Exercise directions —
Scan the records below and say how many lines include the word "Hospedagem", giving no other text.

[Stored data entries]
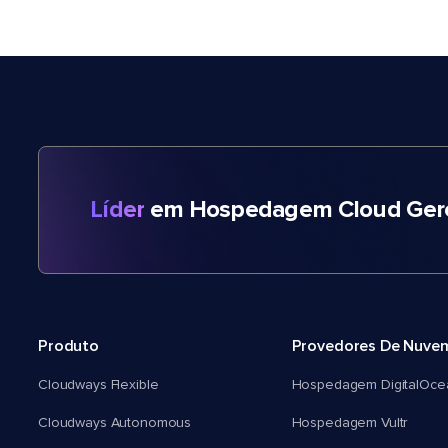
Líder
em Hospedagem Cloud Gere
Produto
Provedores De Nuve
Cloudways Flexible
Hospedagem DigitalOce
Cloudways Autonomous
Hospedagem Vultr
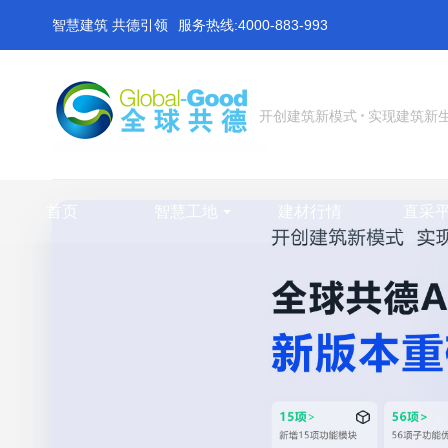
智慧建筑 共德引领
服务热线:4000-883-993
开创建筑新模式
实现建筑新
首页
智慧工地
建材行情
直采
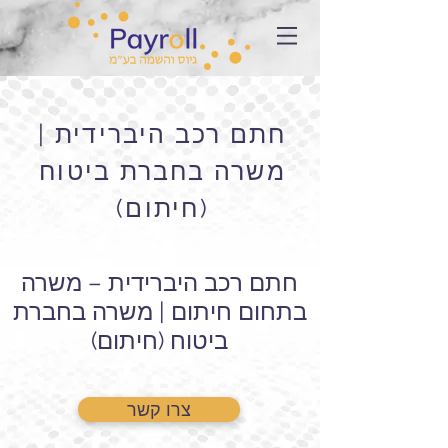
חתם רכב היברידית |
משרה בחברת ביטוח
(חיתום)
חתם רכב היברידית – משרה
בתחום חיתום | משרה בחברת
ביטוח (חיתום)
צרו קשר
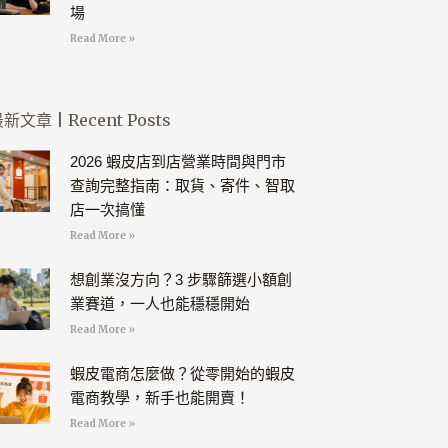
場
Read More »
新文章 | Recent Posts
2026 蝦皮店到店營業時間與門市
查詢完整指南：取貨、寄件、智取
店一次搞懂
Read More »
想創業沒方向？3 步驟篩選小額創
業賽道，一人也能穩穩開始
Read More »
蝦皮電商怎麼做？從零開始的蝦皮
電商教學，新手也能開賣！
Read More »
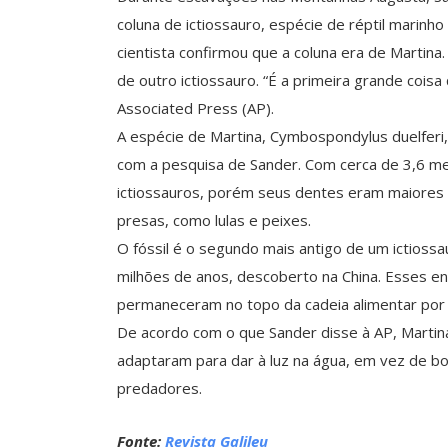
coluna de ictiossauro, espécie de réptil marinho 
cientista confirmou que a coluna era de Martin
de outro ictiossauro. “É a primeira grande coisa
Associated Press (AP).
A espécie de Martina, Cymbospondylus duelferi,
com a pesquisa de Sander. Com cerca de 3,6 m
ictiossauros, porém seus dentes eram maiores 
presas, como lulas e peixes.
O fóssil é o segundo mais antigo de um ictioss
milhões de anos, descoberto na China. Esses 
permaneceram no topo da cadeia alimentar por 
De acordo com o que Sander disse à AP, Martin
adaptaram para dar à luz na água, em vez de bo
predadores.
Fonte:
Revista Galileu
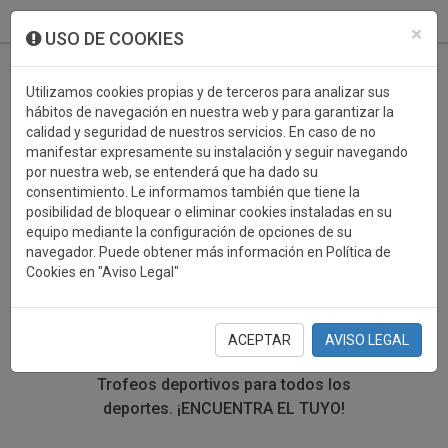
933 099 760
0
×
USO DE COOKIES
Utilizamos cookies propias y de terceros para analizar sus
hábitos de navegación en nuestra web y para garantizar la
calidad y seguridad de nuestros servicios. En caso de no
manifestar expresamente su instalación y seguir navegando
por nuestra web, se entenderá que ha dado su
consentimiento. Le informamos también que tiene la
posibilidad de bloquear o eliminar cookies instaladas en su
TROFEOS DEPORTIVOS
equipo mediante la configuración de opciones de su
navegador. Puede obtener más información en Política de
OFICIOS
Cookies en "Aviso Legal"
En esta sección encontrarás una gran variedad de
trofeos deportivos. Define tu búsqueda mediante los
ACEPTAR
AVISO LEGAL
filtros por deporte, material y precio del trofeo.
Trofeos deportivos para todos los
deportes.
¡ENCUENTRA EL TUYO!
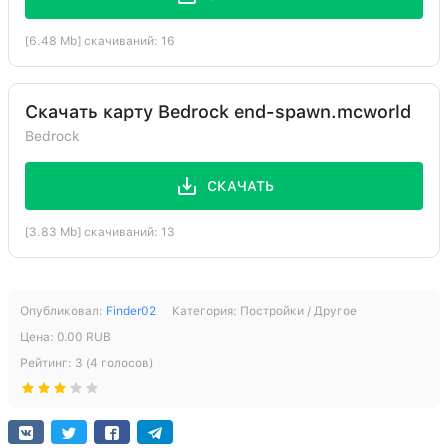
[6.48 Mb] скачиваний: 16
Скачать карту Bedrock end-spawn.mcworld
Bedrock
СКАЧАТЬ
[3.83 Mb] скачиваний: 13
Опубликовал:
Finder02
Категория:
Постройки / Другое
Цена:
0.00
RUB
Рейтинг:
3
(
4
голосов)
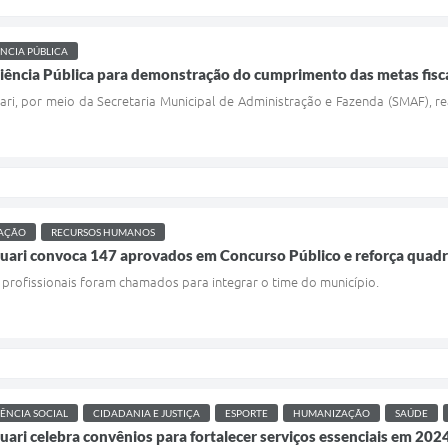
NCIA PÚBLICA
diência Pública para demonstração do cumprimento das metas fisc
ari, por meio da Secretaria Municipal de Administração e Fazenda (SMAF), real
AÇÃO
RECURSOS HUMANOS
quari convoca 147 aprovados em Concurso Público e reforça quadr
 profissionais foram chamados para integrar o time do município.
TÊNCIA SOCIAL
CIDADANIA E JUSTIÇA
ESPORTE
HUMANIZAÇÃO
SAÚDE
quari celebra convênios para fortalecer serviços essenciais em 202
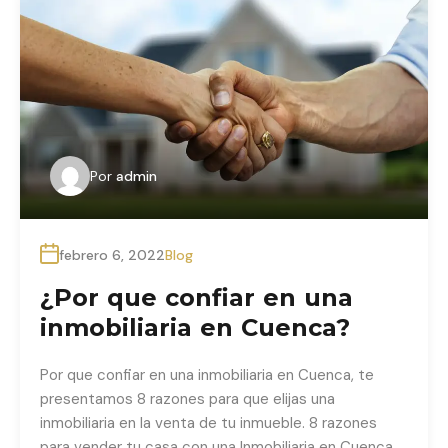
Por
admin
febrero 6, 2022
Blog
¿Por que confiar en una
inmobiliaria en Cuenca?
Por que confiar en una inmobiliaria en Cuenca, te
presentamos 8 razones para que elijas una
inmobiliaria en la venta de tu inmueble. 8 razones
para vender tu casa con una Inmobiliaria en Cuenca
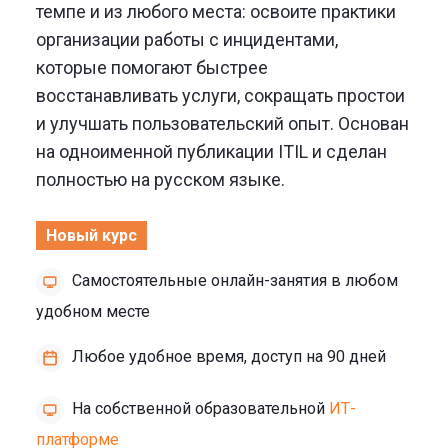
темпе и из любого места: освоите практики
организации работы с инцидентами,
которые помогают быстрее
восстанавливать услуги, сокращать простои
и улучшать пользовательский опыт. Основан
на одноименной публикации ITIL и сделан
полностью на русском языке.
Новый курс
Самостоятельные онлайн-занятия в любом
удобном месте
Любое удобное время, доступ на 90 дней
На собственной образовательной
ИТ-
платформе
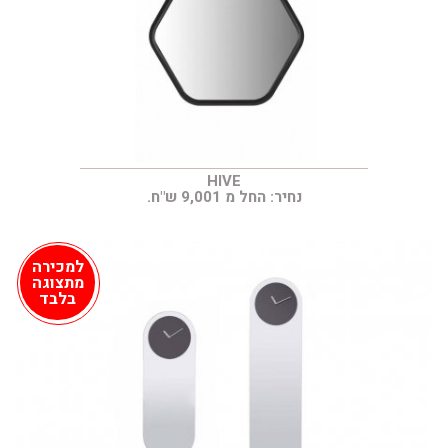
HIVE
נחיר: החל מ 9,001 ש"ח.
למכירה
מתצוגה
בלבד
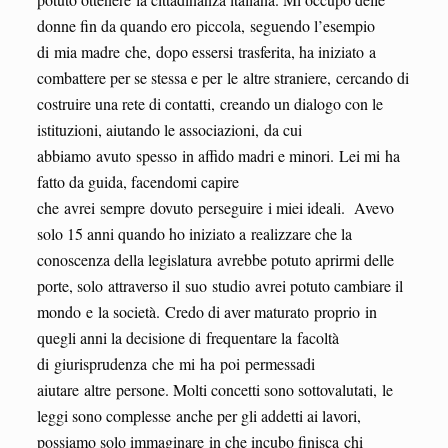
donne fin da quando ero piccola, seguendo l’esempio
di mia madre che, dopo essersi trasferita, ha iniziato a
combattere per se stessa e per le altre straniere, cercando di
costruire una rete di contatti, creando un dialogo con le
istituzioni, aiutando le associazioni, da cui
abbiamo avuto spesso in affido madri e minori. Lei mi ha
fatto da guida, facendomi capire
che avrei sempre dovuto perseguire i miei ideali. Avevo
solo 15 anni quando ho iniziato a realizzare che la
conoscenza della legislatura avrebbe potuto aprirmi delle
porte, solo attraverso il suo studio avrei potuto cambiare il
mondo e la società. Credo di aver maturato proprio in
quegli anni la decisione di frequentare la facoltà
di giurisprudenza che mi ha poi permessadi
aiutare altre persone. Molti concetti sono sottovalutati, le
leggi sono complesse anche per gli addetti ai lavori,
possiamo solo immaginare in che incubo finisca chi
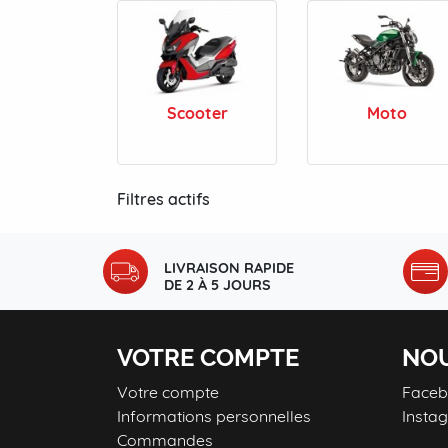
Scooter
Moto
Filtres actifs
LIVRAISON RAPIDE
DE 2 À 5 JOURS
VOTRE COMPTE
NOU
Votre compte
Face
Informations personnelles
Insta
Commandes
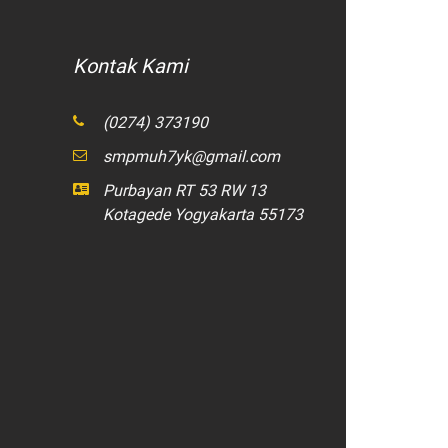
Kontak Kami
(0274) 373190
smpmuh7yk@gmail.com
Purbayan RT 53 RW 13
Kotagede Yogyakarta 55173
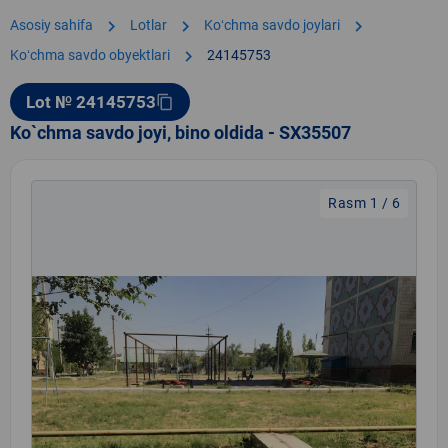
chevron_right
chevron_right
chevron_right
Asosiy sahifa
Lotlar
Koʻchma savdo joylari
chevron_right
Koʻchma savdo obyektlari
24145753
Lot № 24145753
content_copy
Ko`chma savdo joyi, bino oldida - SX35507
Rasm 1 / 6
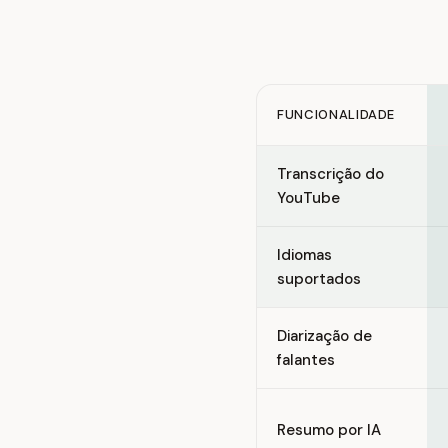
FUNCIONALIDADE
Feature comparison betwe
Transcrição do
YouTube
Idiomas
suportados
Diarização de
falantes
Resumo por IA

Output of the exercise —
3